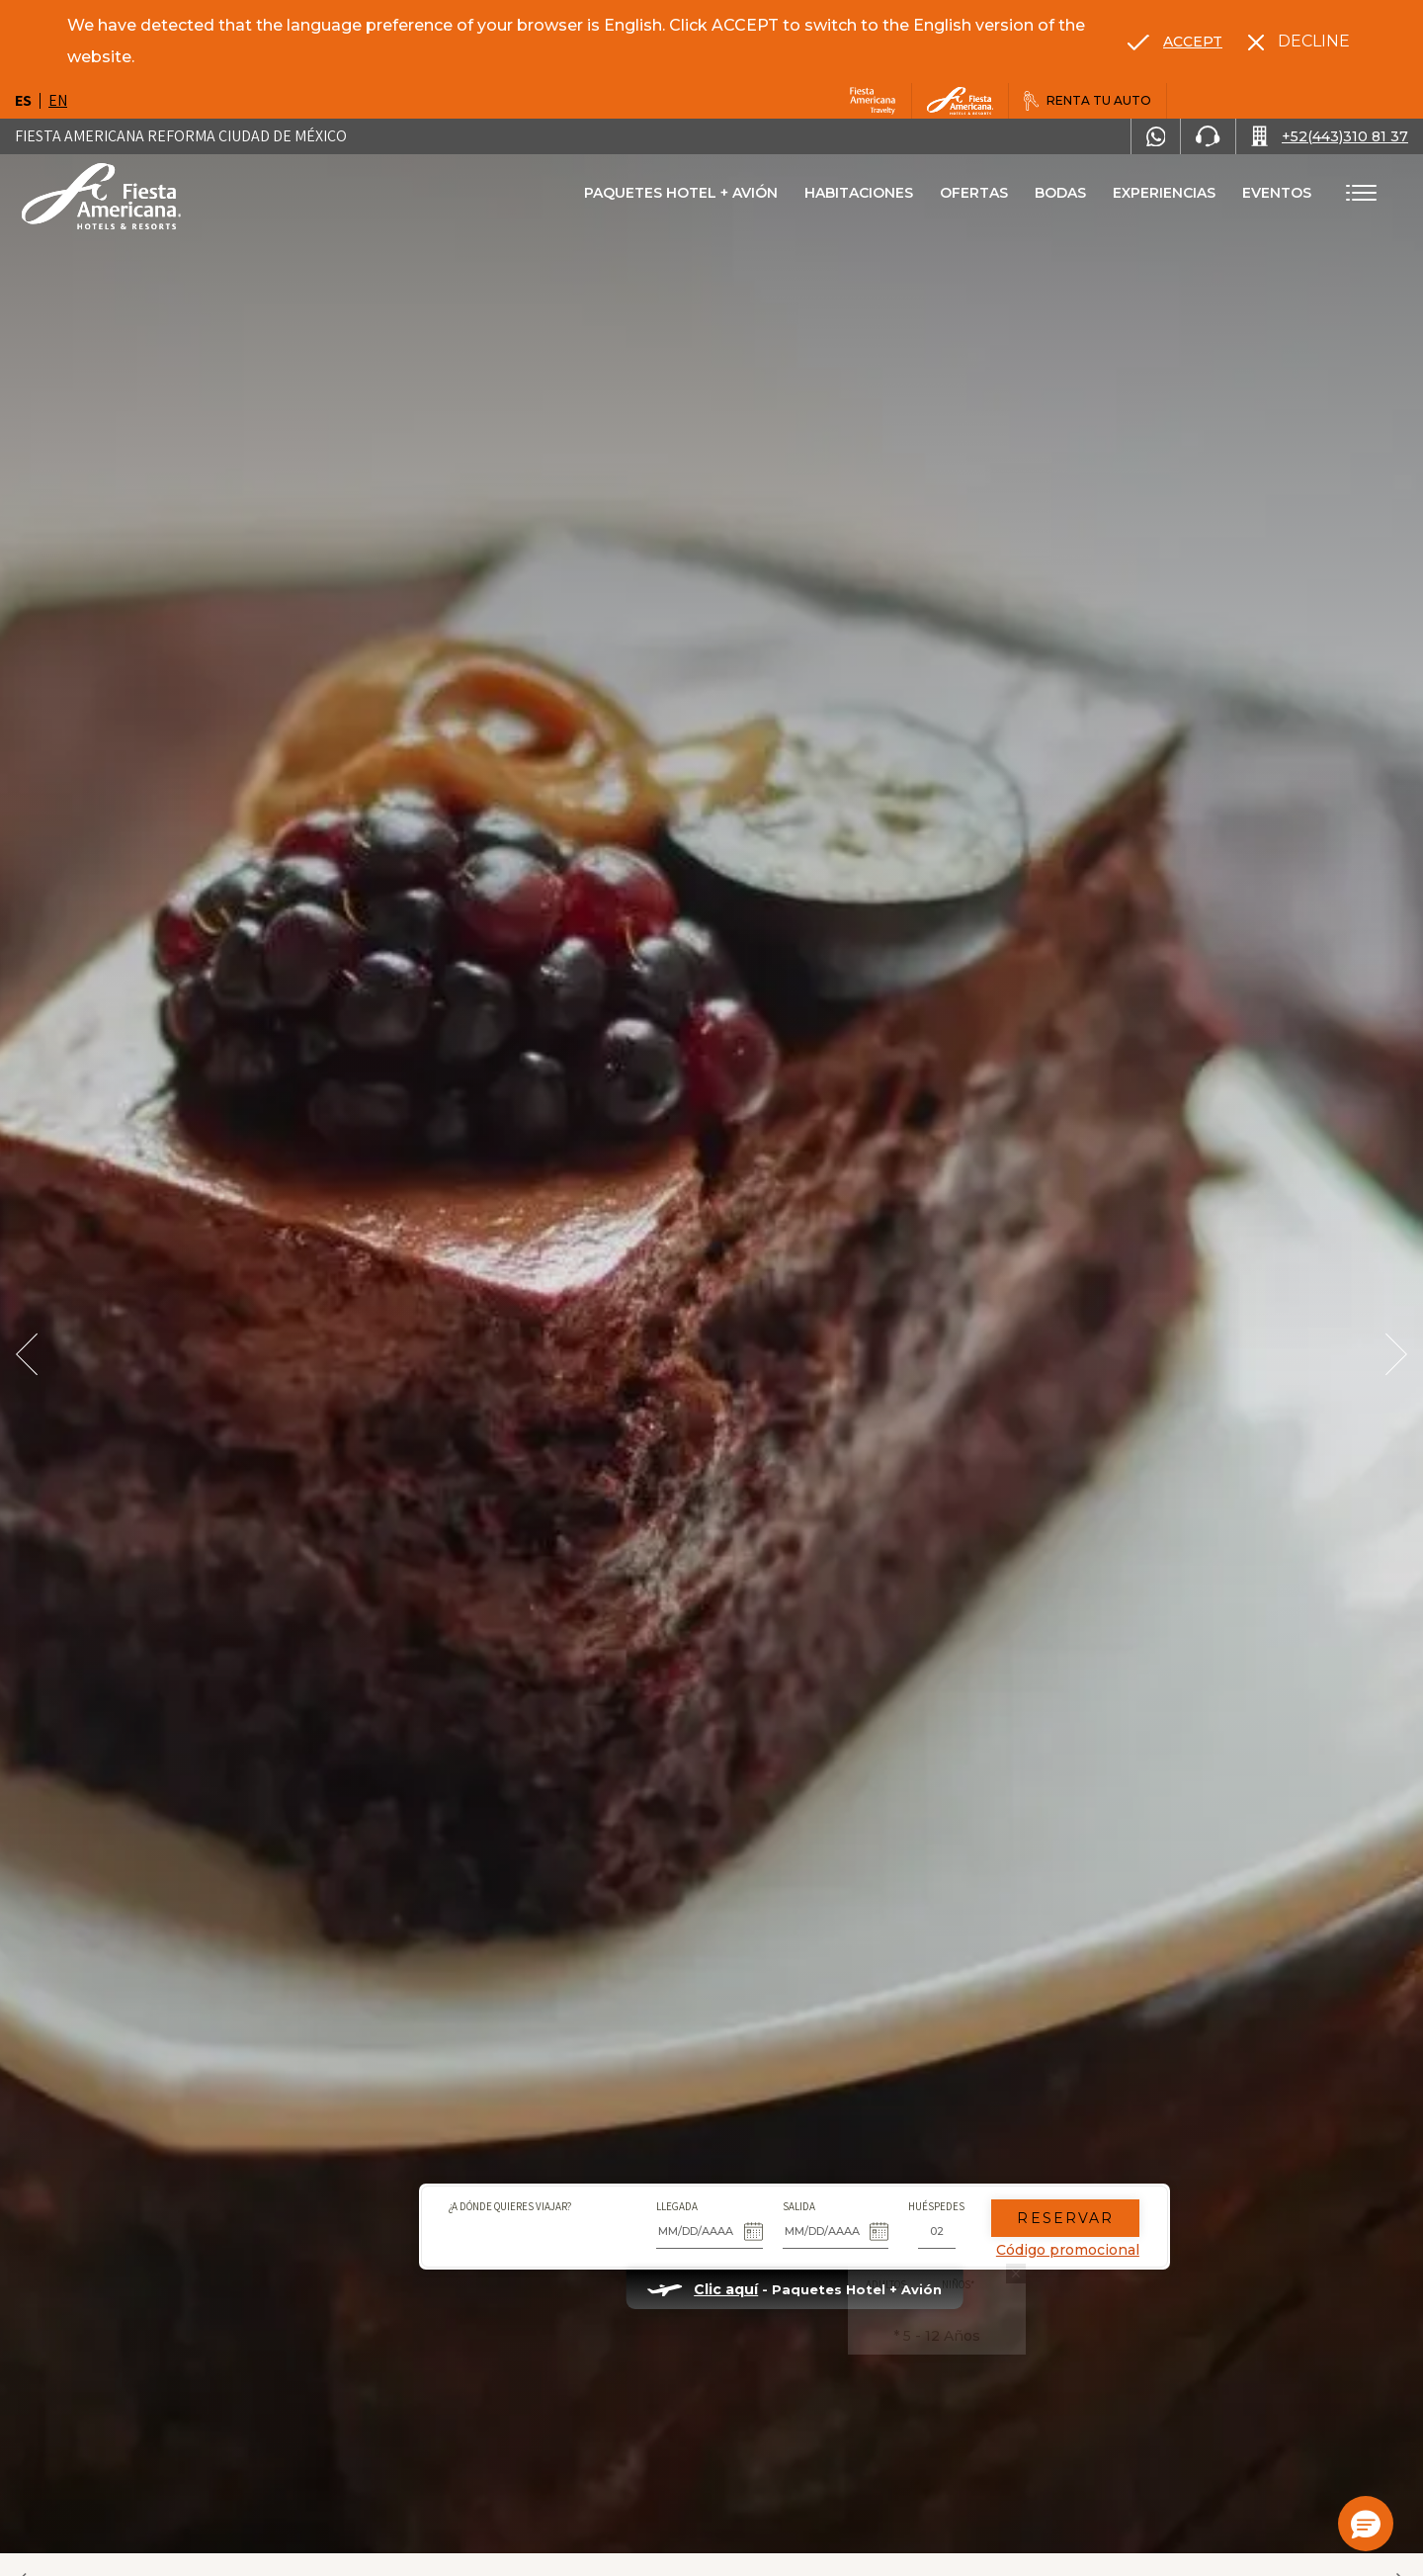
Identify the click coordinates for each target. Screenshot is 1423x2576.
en (57, 100)
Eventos (1276, 193)
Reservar (983, 2156)
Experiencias (1164, 193)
++++++++
*Exercise aim:* The result should be the listing above, restated exactly, with no pictures in it.

*Answer:*
Identify the click coordinates for each target. Screenshot is 1423x2576.
en (57, 100)
Eventos (1276, 193)
Reservar (983, 2156)
Experiencias (1164, 193)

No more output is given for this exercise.